Two more evaluations, now using LoSo in the outer loop:
docker run -ti -v $PWD:/scratch -w /scratch \ --entrypoint=/usr/local/miniconda/bin/mriqc_clf \ poldracklab/mriqc:0.9.7 \ --train --test --log-file --nested_cv --cv kfold -v --debugNested CV [avg] roc_auc=0.710537391399, accuracy=0.759618741224 Nested CV roc_auc=0.780, 0.716, 0.829, 0.877, 0.391, 0.632, 0.679, 0.634, 0.665, 0.472, 0.690, 0.963, 0.917, 0.528, 0.813, 0.743, 0.751. Nested CV accuracy=0.796, 0.421, 0.869, 0.583, 0.852, 0.625, 0.807, 0.767, 0.703, 0.357, 0.832, 0.964, 0.911, 0.947, 0.750, 0.870, 0.860. ... CV [Best model] roc_auc=0.872377212756, mean=0.872, std=0.019. ... Ratings distribution: 190/75 (71.70%/28.30%, accept/exclude) Testing on evaluation (left-out) dataset ... Performance on evaluation set (roc_auc=0.685, accuracy=0.762) Predictions: 249 (accept) / 16 (exclude) Classification report: precision recall f1-score support accept 0.76 0.99 0.86 190 exclude 0.88 0.19 0.31 75 avg / total 0.79 0.76 0.70 265
And finally LoSo in both outer and inner loops:
docker run -ti -v $PWD:/scratch -w /scratch \ --entrypoint=/usr/local/miniconda/bin/mriqc_clf \ poldracklab/mriqc:0.9.7 \ --train --test --log-file --nested_cv --cv loso -v --debugNested CV [avg] roc_auc=0.715716013846, accuracy=0.752136647911 Nested CV roc_auc=0.963, 0.756, 0.554, 0.685, 0.673, 0.659, 0.584, 0.764, 0.787, 0.764, 0.883, 0.843, 0.846, 0.431, 0.599, 0.910, 0.465. Nested CV accuracy=0.964, 0.898, 0.852, 0.789, 0.531, 0.821, 0.767, 0.947, 0.722, 0.842, 0.528, 0.778, 0.869, 0.357, 0.766, 0.931, 0.425. ... CV [Best model] roc_auc=0.712039797411, mean=0.712, std=0.124. ... Ratings distribution: 190/75 (71.70%%/28.30%%, accept/exclude) Testing on evaluation (left-out) dataset ... Performance on evaluation set (roc_auc=0.685, accuracy=0.766) Predictions: 244 (accept) / 21 (exclude) Classification report: precision recall f1-score support accept 0.76 0.98 0.86 190 exclude 0.81 0.23 0.35 75 avg / total 0.78 0.77 0.71 265
Using LoSo in the outer loop the average AUC is not that optimistic (0.78 using K-Fold in the inner loop and 0.71 using LoSo). Same stands for average accuracy (76%/75% K-Fold/LoSo in the inner loop).

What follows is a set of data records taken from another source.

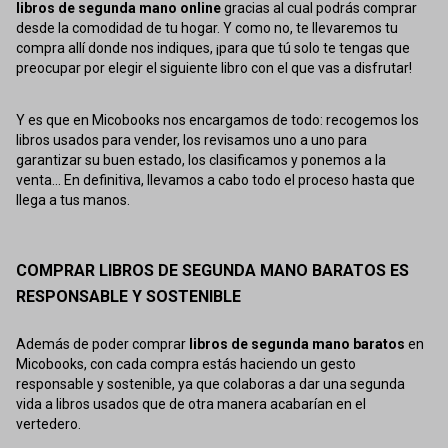
libros de segunda mano online
gracias al cual podrás comprar
desde la comodidad de tu hogar. Y como no, te llevaremos tu
compra allí donde nos indiques, ¡para que tú solo te tengas que
preocupar por elegir el siguiente libro con el que vas a disfrutar!
Y es que en Micobooks nos encargamos de todo: recogemos los
libros usados para vender, los revisamos uno a uno para
garantizar su buen estado, los clasificamos y ponemos a la
venta... En definitiva, llevamos a cabo todo el proceso hasta que
llega a tus manos.
COMPRAR LIBROS DE SEGUNDA MANO BARATOS ES
RESPONSABLE Y SOSTENIBLE
Además de poder comprar
libros de segunda mano baratos
en
Micobooks, con cada compra estás haciendo un gesto
responsable y sostenible, ya que colaboras a dar una segunda
vida a libros usados que de otra manera acabarían en el
vertedero.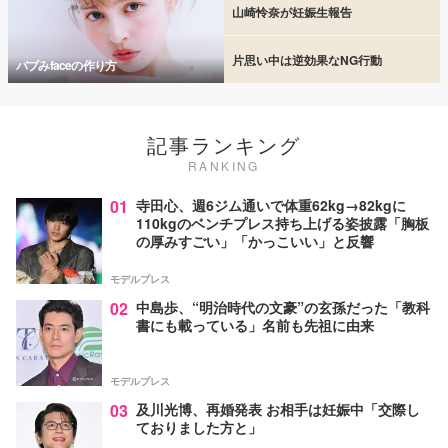
山崎怜奈が妊娠生報告
片思い中は逆効果なNG行動
バブみfaceの作り方
記事ランキング
RANKING
01
寺田心、週6ジム通いで体重62kg→82kgに
110kgのベンチプレス持ち上げる姿披露「胸板
の厚みすごい」「かっこいい」と反響
モデルプレス
02
中島歩、“明治時代の文豪”の玄孫だった「教科
書にも載っている」名前も先祖に由来
モデルプレス
03
及川光博、再婚発表 お相手は妊娠中「交際し
ておりました方と」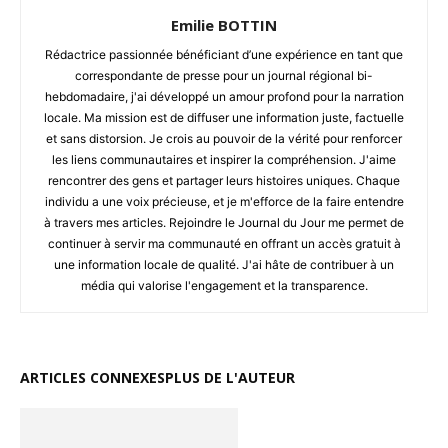
Emilie BOTTIN
Rédactrice passionnée bénéficiant d’une expérience en tant que
correspondante de presse pour un journal régional bi-
hebdomadaire, j'ai développé un amour profond pour la narration
locale. Ma mission est de diffuser une information juste, factuelle
et sans distorsion. Je crois au pouvoir de la vérité pour renforcer
les liens communautaires et inspirer la compréhension. J'aime
rencontrer des gens et partager leurs histoires uniques. Chaque
individu a une voix précieuse, et je m'efforce de la faire entendre
à travers mes articles. Rejoindre le Journal du Jour me permet de
continuer à servir ma communauté en offrant un accès gratuit à
une information locale de qualité. J'ai hâte de contribuer à un
média qui valorise l'engagement et la transparence.
ARTICLES CONNEXES
PLUS DE L'AUTEUR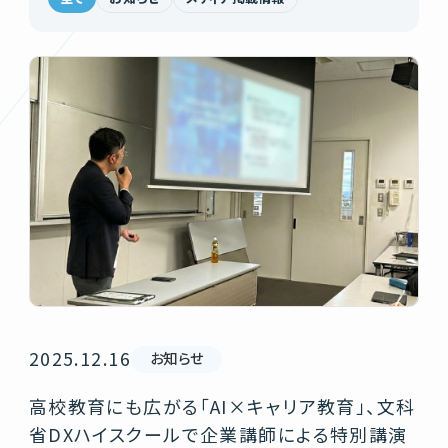
2025.12.16
お知らせ
高校教育にも広がる「AI×キャリア教育」、文科
省DXハイスクールで企業講師による特別講演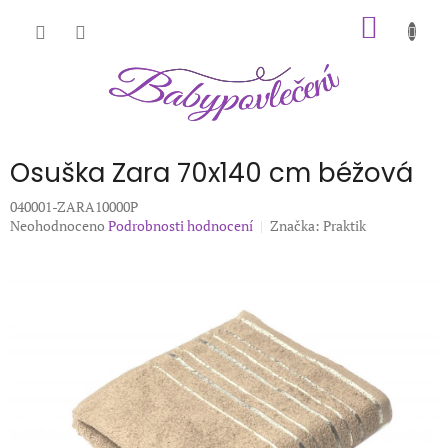
Přejít
NÁKUP
na
obsah
KOŠÍK
Osuška Zara 70x140 cm béžová
040001-ZARA10000P
Průměrné
Neohodnoceno
Podrobnosti hodnocení
Značka:
Praktik
hodnocení
produktu
je
0,0
z
5
hvězdiček.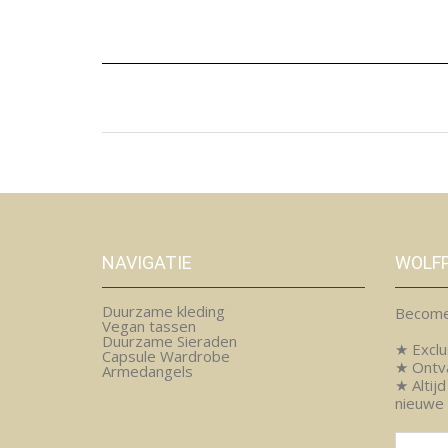
NAVIGATIE
WOLF
Duurzame kleding
Become
Vegan tassen
Duurzame Sieraden
★ Exclu
Capsule Wardrobe
★ Ontv
Armedangels
★ Altij
nieuwe 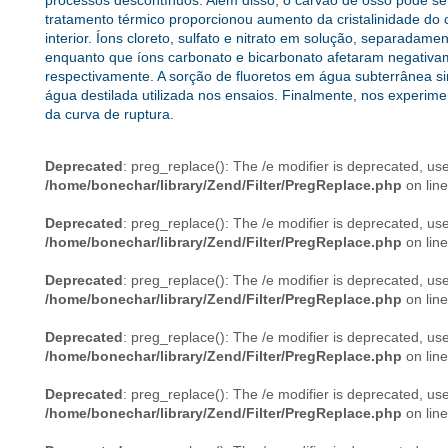
processos descontínuos. Além disso, o carvão de osso pôde s
tratamento térmico proporcionou aumento da cristalinidade do c
interior. Íons cloreto, sulfato e nitrato em solução, separadam
enquanto que íons carbonato e bicarbonato afetaram negativa
respectivamente. A sorção de fluoretos em água subterrânea s
água destilada utilizada nos ensaios. Finalmente, nos experim
da curva de ruptura.
Deprecated
: preg_replace(): The /e modifier is deprecated, us
/home/bonechar/library/Zend/Filter/PregReplace.php
on lin
Deprecated
: preg_replace(): The /e modifier is deprecated, us
/home/bonechar/library/Zend/Filter/PregReplace.php
on lin
Deprecated
: preg_replace(): The /e modifier is deprecated, us
/home/bonechar/library/Zend/Filter/PregReplace.php
on lin
Deprecated
: preg_replace(): The /e modifier is deprecated, us
/home/bonechar/library/Zend/Filter/PregReplace.php
on lin
Deprecated
: preg_replace(): The /e modifier is deprecated, us
/home/bonechar/library/Zend/Filter/PregReplace.php
on lin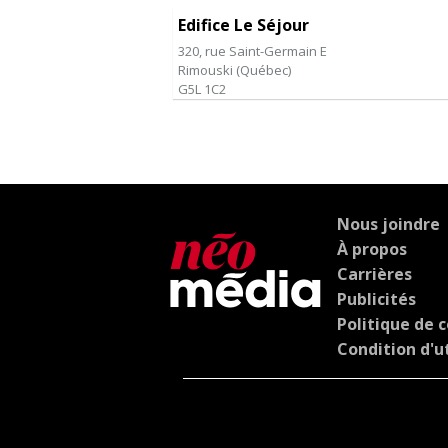
Edifice Le Séjour
320, rue Saint-Germain E
Rimouski
(
Québec
)
G5L 1C2
Nous joindre
À propos
Carrières
Publicités
Politique de c
Condition d'ut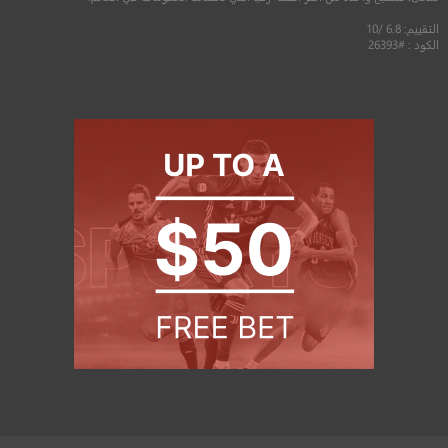
التقييم: 6.8 /10
الكود : #26393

When checking these results with respect to the performance on the held out dataset, the main interpretation that arises is that the 10-Fold cross-validation is overestimating the performance. The features have an structure correlated with the site of origin, and the 10-Fold splits do not represent that structure well. All the folds learn something about all sites, and thus, this cross-validated result cannot be considered a good estimation of performance on data from unseen sites.